憧れのヒーローはヤンキー?いや、私の王子様でした
「え?待って、あの男子イケメンじゃない!?」
誰かの声と共に視線がまた集まる。
「あんなイケメンいた!?」
「見えないっ。」
「俺はー?」
「わぁっ!」
「かっこいい…!」
今度は反対側からかっこいいと聞こえてくる。
どういう状況なのかと混乱しつつ流されるまま最初のカップルの方へ歩かされる。
カップルだと思っていた2人はどうやら違うみたいで、男子が集まってきた女子たちをじっと見つめながら次々に手元に寄せている。
近づきたくないと思ってなんとか輪から抜け出す。
「何の騒ぎですかぁ?これ。
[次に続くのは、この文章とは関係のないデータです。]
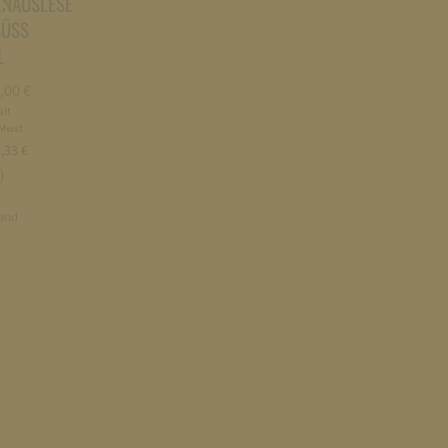
ENAUSLESE
SÜSS
L
,00
€
ält
Mwst.
korb
,33 €
)
and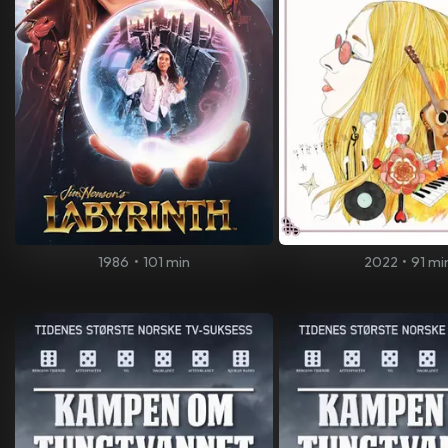
1986
•
101 min
2022
•
91 mi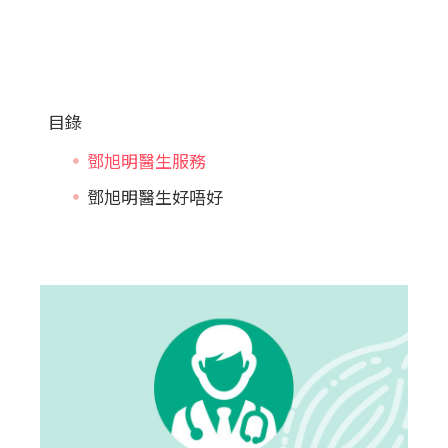
目錄
鄧旭明醫生服務
鄧旭明醫生好唔好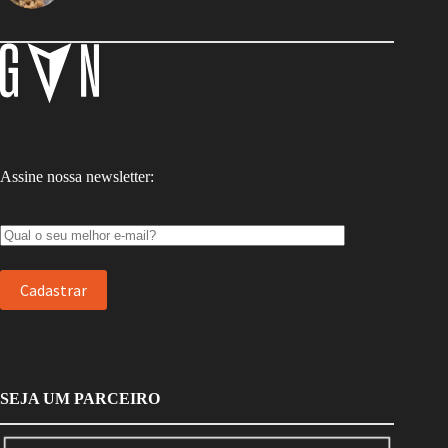
Assine nossa newsletter:
SEJA UM PARCEIRO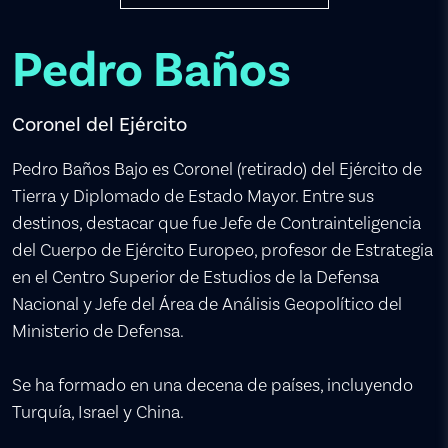
Pedro Baños
Coronel del Ejército
Pedro Baños Bajo es Coronel (retirado) del Ejército de
Tierra y Diplomado de Estado Mayor. Entre sus
destinos, destacar que fue Jefe de Contrainteligencia
del Cuerpo de Ejército Europeo, profesor de Estrategia
en el Centro Superior de Estudios de la Defensa
Nacional y Jefe del Área de Análisis Geopolítico del
Ministerio de Defensa.
Se ha formado en una decena de países, incluyendo
Turquía, Israel y China.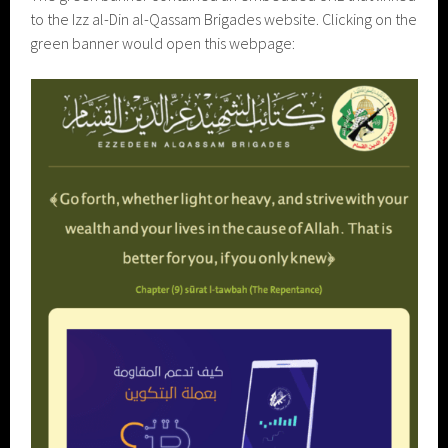
to the Izz al-Din al-Qassam Brigades website. Clicking on the
green banner would open this webpage: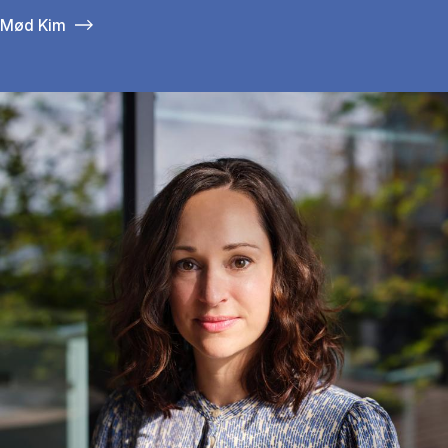
Mød Kim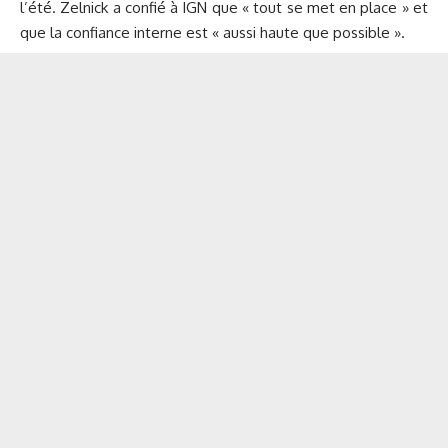
l’été. Zelnick a confié à IGN que « tout se met en place » et
que la confiance interne est « aussi haute que possible ».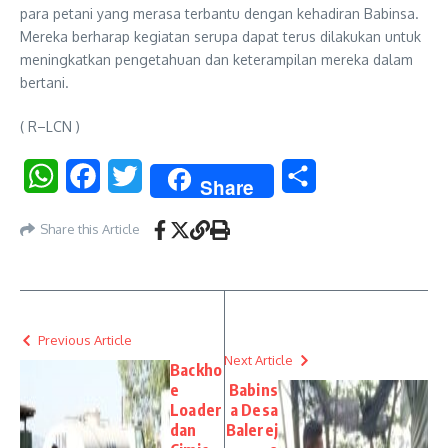
para petani yang merasa terbantu dengan kehadiran Babinsa.
Mereka berharap kegiatan serupa dapat terus dilakukan untuk
meningkatkan pengetahuan dan keterampilan mereka dalam
bertani.
( R–LCN )
WhatsApp
Facebook
Twitter
Share
Share
Share this Article
Previous Article
Next Article
Backho
e
Babins
Loader
a Desa
dan
Balerej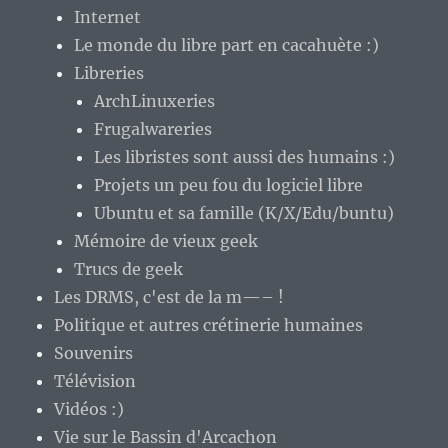
Internet
Le monde du libre part en cacahuète :)
Libreries
ArchLinuxeries
Frugalwareries
Les libristes sont aussi des humains :)
Projets un peu fou du logiciel libre
Ubuntu et sa famille (K/X/Edu/buntu)
Mémoire de vieux geek
Trucs de geek
Les DRMS, c'est de la m—– !
Politique et autres crétinerie humaines
Souvenirs
Télévision
Vidéos :)
Vie sur le Bassin d'Arcachon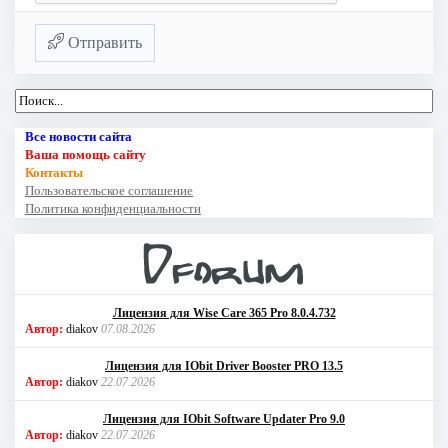
Отправить
Все новости сайта
Ваша помощь сайту
Контакты
Пользовательское соглашение
Политика конфиденциальности
Лицензия для Wise Care 365 Pro 8.0.4.732
Автор:
diakov
07.08.2026
Лицензия для IObit Driver Booster PRO 13.5
Автор:
diakov
22.07.2026
Лицензия для IObit Software Updater Pro 9.0
Автор:
diakov
22.07.2026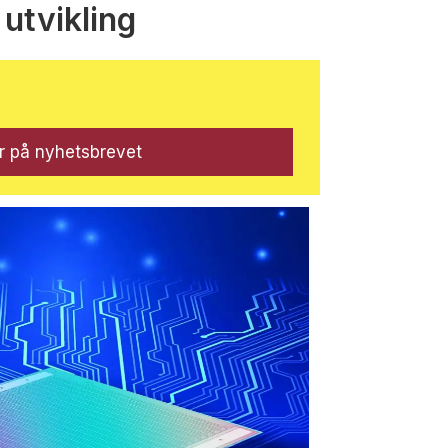
 utvikling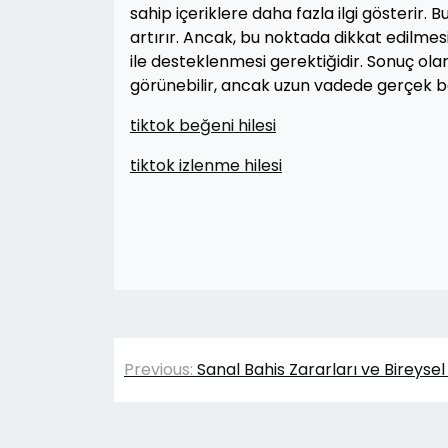
sahip içeriklere daha fazla ilgi gösterir. Bu
artırır. Ancak, bu noktada dikkat edilmes
ile desteklenmesi gerektiğidir. Sonuç ola
görünebilir, ancak uzun vadede gerçek ba
tiktok beğeni hilesi
tiktok izlenme hilesi
Yazı
Previous:
Sanal Bahis Zararları ve Bireysel
gezinmesi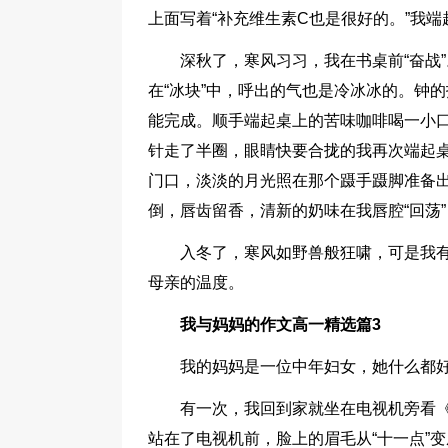
上面写着“补充维生素C也是很好的。”我
深秋了，寒风习习，我在书桌前“奋战
在“冰块”中，呼出的气也是冷冰冰的。钟
能完成。顺手端起桌上的苦味咖啡喝一小
针走了半圈，眼睛快要合拢的我再次端起桌
门口，淡淡的月光照在那个蹑手蹑脚准备
倒，唇齿留香，清新的奶味在我唇腔“回荡
入冬了，寒风如野兽般狂啸，可是我
母亲的温度。
我与妈妈的作文高一精选篇3
我的妈妈是一位中年妇女，她什么都好
有一次，我回到家就坐在电视机旁看
站在了电视机前，脸上的眉毛从“十一点”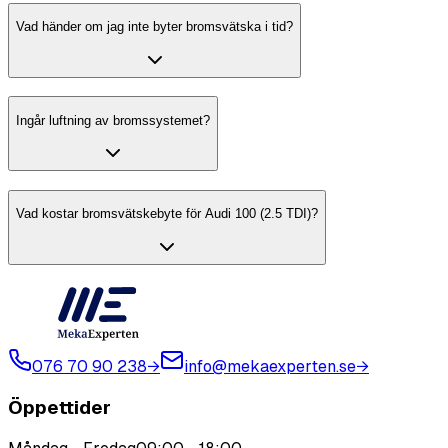
Vad händer om jag inte byter bromsvätska i tid?
Ingår luftning av bromssystemet?
Vad kostar bromsvätskebyte för Audi 100 (2.5 TDI)?
076 70 90 238
→
info@mekaexperten.se
→
Öppettider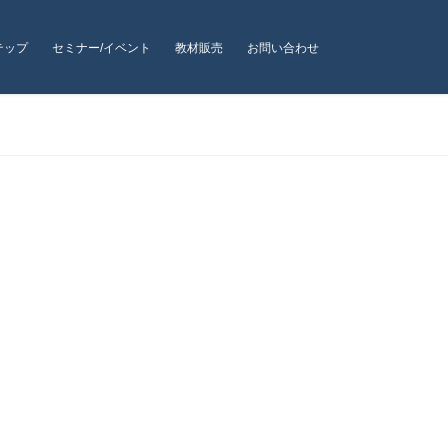
テップ
セミナー/イベント
教材販売
お問い合わせ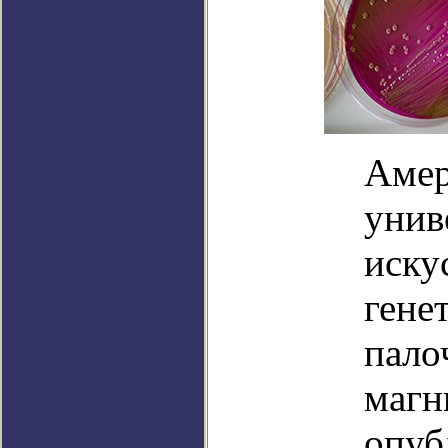
Амер
унив
иску
гене
пало
магн
опуб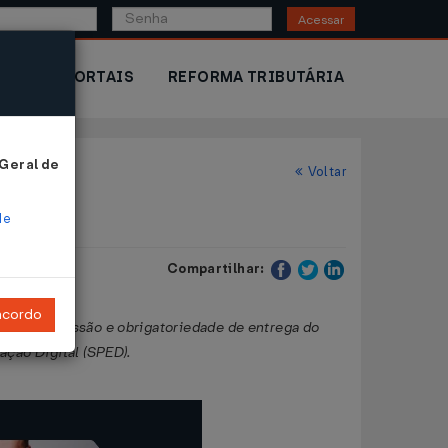
Acessar
IOR
PORTAIS
REFORMA TRIBUTÁRIA
 Geral de
Voltar
de
Compartilhar:
ncordo
ra transmissão e obrigatoriedade de entrega do
ação Digital (SPED).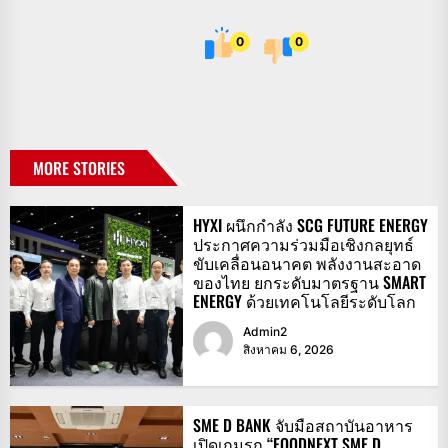
0
0
MORE STORIES
HYXI ผนึกกำลัง SCG FUTURE ENERGY
ประกาศความร่วมมือเชิงกลยุทธ์
ขับเคลื่อนอนาคต พลังงานสะอาด
ของไทย ยกระดับมาตรฐาน SMART
ENERGY ด้วยเทคโนโลยีระดับโลก
Admin2
สิงหาคม 6, 2026
SME D BANK จับมือสถาบันอาหาร
เปิดเกมรุก “FOODNEXT SME D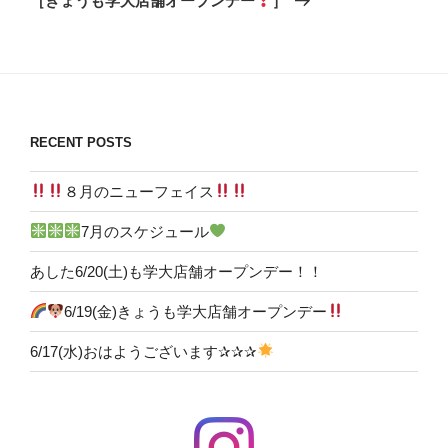
［きょうも学大店舗オープンデー
］
投
ー
稿
シ
ョ
ン
RECENT POSTS
８月のニューフェイス
7月のスケジュール
あした6/20(土)も学大店舗オープンデー！！
6/19(金)きょうも学大店舗オープンデー
6/17(水)おはようございます✰✰✰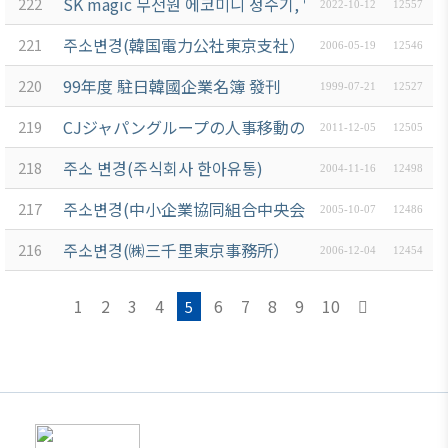
SK magic 무전원 에코미니 정수기, 일본 Green Fundin
222
2022-10-12
12557
ブアク
セシ
주소변경(韓国電力公社東京支社）
221
2006-05-19
12546
ビリ
99年度 駐日韓國企業名簿 發刊
220
ティ方
1999-07-21
12527
針
CJジャパングループの人事移動の案内
219
2011-12-05
12505
주소 변경(주식회사 한아유통)
218
2004-11-16
12498
주소변경(中小企業協同組合中央会東京事務所）
217
2005-10-07
12486
주소변경(㈱三千里東京事務所）
216
2006-12-04
12454
1
2
3
4
6
7
8
9
10
5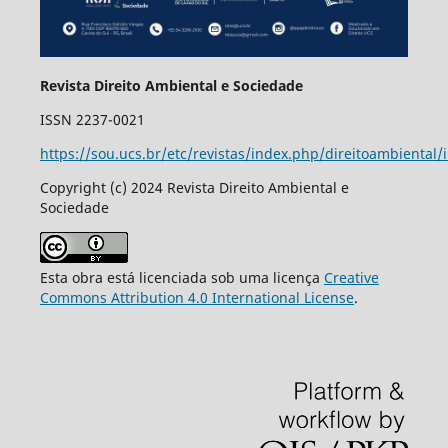
Revista Direito Ambiental e Sociedade
ISSN 2237-0021
https://sou.ucs.br/etc/revistas/index.php/direitoambiental/
Copyright (c) 2024 Revista Direito Ambiental e
Sociedade
Esta obra está licenciada sob uma licença
Creative
Commons Attribution 4.0 International License
.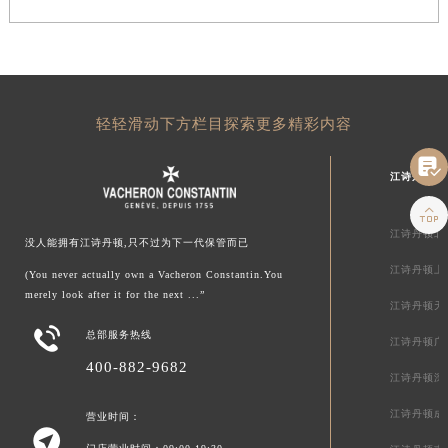
轻轻滑动下方栏目探索更多精彩内容

江诗丹顿中

江诗丹顿北
没人能拥有江诗丹顿,只不过为下一代保管而已
江诗丹顿上
(You never actually own a Vacheron Constantin.You
merely look after it for the next ...”
江诗丹顿天

总部服务热线
江诗丹顿广
400-882-9682
江诗丹顿深
江诗丹顿成
营业时间：
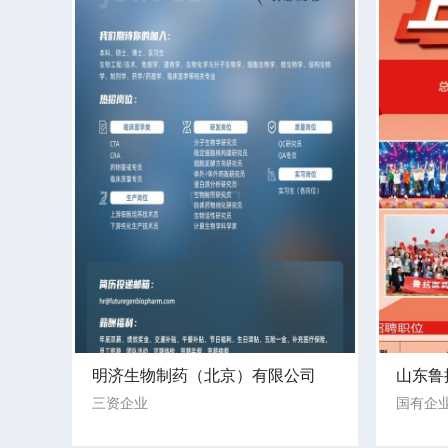
明济生物制药（北京）有限公司
山东鲁
三资企业
国有企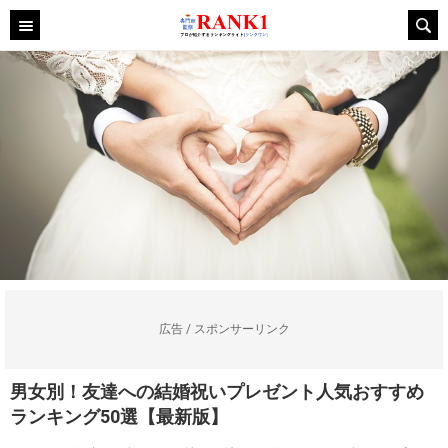
広告 / スポンサーリンク
男女別！友達への結婚祝いプレゼント人気おすすめ
ランキング50選【最新版】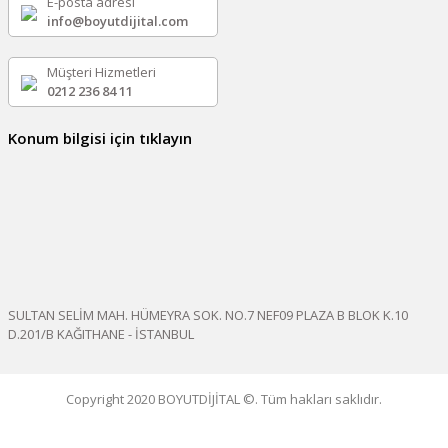
E-posta adresi
info@boyutdijital.com
Müşteri Hizmetleri
0212 236 84 11
Konum bilgisi için tıklayın
SULTAN SELİM MAH. HÜMEYRA SOK. NO.7 NEF09 PLAZA B BLOK K.10
D.201/B KAĞITHANE - İSTANBUL
Copyright 2020 BOYUTDİJİTAL ©. Tüm hakları saklıdır.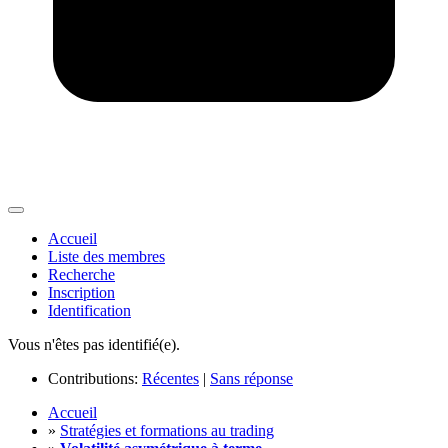
Accueil
Liste des membres
Recherche
Inscription
Identification
Vous n'êtes pas identifié(e).
Contributions:
Récentes
|
Sans réponse
Accueil
»
Stratégies et formations au trading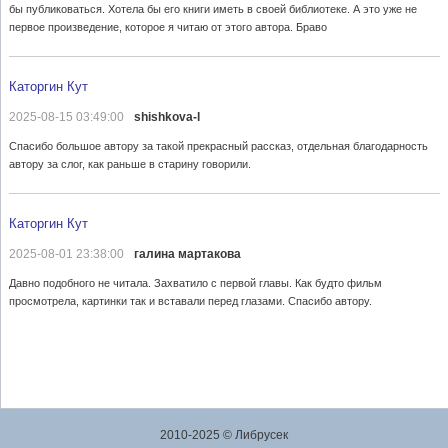
бы публиковаться. Хотела бы его книги иметь в своей библиотеке. А это уже не
первое произведение, которое я читаю от этого автора. Браво
Каторгин Кут
2025-08-15 03:49:00
shishkova-l
Спасибо большое автору за такой прекрасный рассказ, отдельная благодарность
автору за слог, как раньше в старину говорили.
Каторгин Кут
2025-08-01 23:38:00
галина мартакова
Давно подобного не читала. Захватило с первой главы. Как будто фильм
просмотрела, картинки так и вставали перед глазами. Спасибо автору.
2010-2025 © Либрусек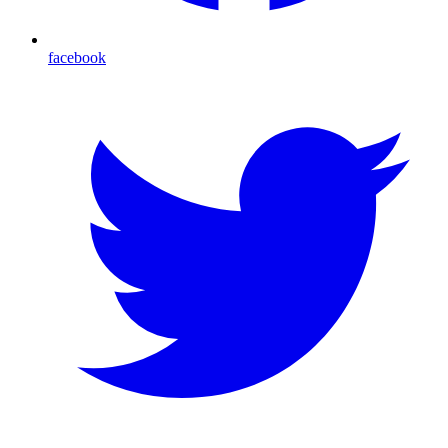
facebook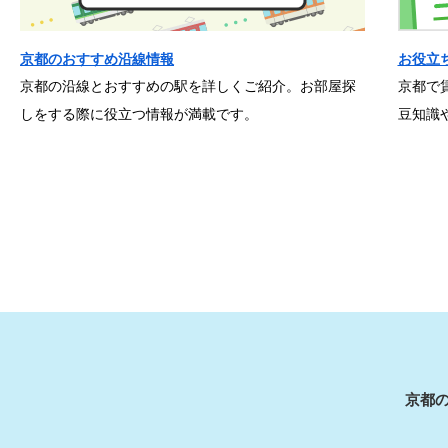
京都のおすすめ沿線情報
お役立
京都の沿線とおすすめの駅を詳しくご紹介。お部屋探
京都で
しをする際に役立つ情報が満載です。
豆知識
京都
」
「分からないん、です、よ…。」
後ろからかけられた声に振り返りながら答えて後悔する。
そこにはツインテールの加奈子ちゃんがいた。
「あっ、彩ちゃんだぁ。久しぶりだね。」
「う、うん…。」
「どうしたの?あ、イケメン見れなくて悲しいの?」
そう言うと加奈子ちゃんは「この子も遊ばれたいって!」と叫んで左右に手を振った。
周りから
「加奈子…?」
「あれって夜鴉の元姫じゃん。退学した。」
「なんかやばい子だったよね?」
聞こえてくる声が不愉快なのか冷たく睨む加奈子ちゃん
さっきの男子2人が数人女子を連れて加奈子ちゃんの側にやって来た。